SARS-CoV-2 shares almost between 80% and 90% of its genetics with the virus that caused Sars – hence its name. Both consist of a strand of ribonucleic acid (RNA) inside a spherical protein capsule that is covered in spikes. The spikes attach on to receptors on the surface of cells lining the human lung – the same type of receptor exists in both cases – allowing the virus to break into the cell. Once inside the body, it hijacks the cell’s reproductive mechanism to multiply and replicate itself, before breaking out of the cell again and killing it in the process.
How do vaccines work in the human body?
Antibodies are a kind of memory of the immune system which, having been exposed once, can be quickly mobilised again if the person is exposed to the virus in its natural form.
All vaccines work in the same manner. The vaccine usually in the form of an injection or at a low dose presents a part or all of the pathogen to the human immune system. This prompts the system to produce antibodies to the pathogen. Pandemics generally affect the hardest those countries that have weak and less equipped healthcare systems or underdeveloped countries, there is an inherent imbalance between supply-demand and purchasing power when it comes to vaccines. During the 2009 H1N1 flu pandemic, for example, vaccine supplies were hoarded up by nations that could easily afford them, leaving underdeveloped ones short.

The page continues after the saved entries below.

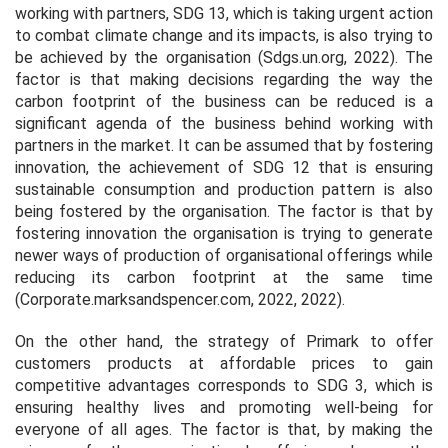
working with partners, SDG 13, which is taking urgent action
to combat climate change and its impacts, is also trying to
be achieved by the organisation (Sdgs.un.org, 2022). The
factor is that making decisions regarding the way the
carbon footprint of the business can be reduced is a
significant agenda of the business behind working with
partners in the market. It can be assumed that by fostering
innovation, the achievement of SDG 12 that is ensuring
sustainable consumption and production pattern is also
being fostered by the organisation. The factor is that by
fostering innovation the organisation is trying to generate
newer ways of production of organisational offerings while
reducing its carbon footprint at the same time
(Corporate.marksandspencer.com, 2022, 2022).
On the other hand, the strategy of Primark to offer
customers products at affordable prices to gain
competitive advantages corresponds to SDG 3, which is
ensuring healthy lives and promoting well-being for
everyone of all ages. The factor is that, by making the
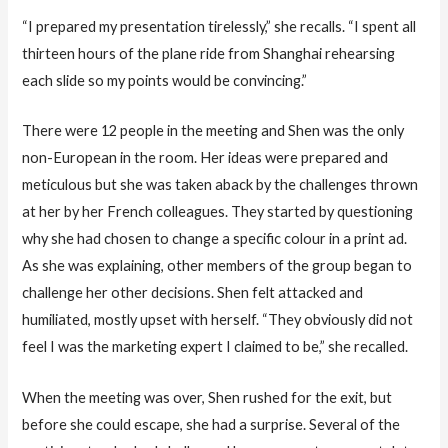
“I prepared my presentation tirelessly,” she recalls. “I spent all
thirteen hours of the plane ride from Shanghai rehearsing
each slide so my points would be convincing.”
There were 12 people in the meeting and Shen was the only
non-European in the room. Her ideas were prepared and
meticulous but she was taken aback by the challenges thrown
at her by her French colleagues. They started by questioning
why she had chosen to change a specific colour in a print ad.
As she was explaining, other members of the group began to
challenge her other decisions. Shen felt attacked and
humiliated, mostly upset with herself. “They obviously did not
feel I was the marketing expert I claimed to be,” she recalled.
When the meeting was over, Shen rushed for the exit, but
before she could escape, she had a surprise. Several of the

But there could be a scenario where some country being the major supplier of vaccines to the developing world –decides to use its vaccine production to protect its own huge population first, before exporting any.
Current scenario of vaccine
Scientists at health organizations have been concerned to get a better understanding of the virus’ genetic material, how it infects cells and how to effectively treat it. There’s no cure at present , and medical specialists can only treat the symptoms of the disease. Various different ways of treatment have been proposed and some older drugs seem to be associated with positive outcomes — but much more work is required and research is still going on.
Development of new vaccines and treatment options would require time, and they must be rigorously tested and confirmed safe via clinical trials before they can be safely used in humans on a regular basis. The Director of the National Institute of Allergy and Infectious Diseases in the US, Anthony Fauci, has frequently mentioned that the successful development of a vaccine for Covid-19 is at least a year to 18 months away.
Over to you
The novel coronavirus has been the potentially fatal respiratory illness first detected in Wuhan, China in December 2019. It has spread across the world with unexpected speed and ferocity. It forced the cancellation of several major events, postponed sports seasons, and sent the world into complete self-isolation and lockdown in an attempt to curb the spread. Every country’s health authorities and governments are attempting to flatten the curve and mitigate extensive transmission in the community, while biotech firms, health experts and researchers turn their attention to the coronavirus causing the disease: COVID-19.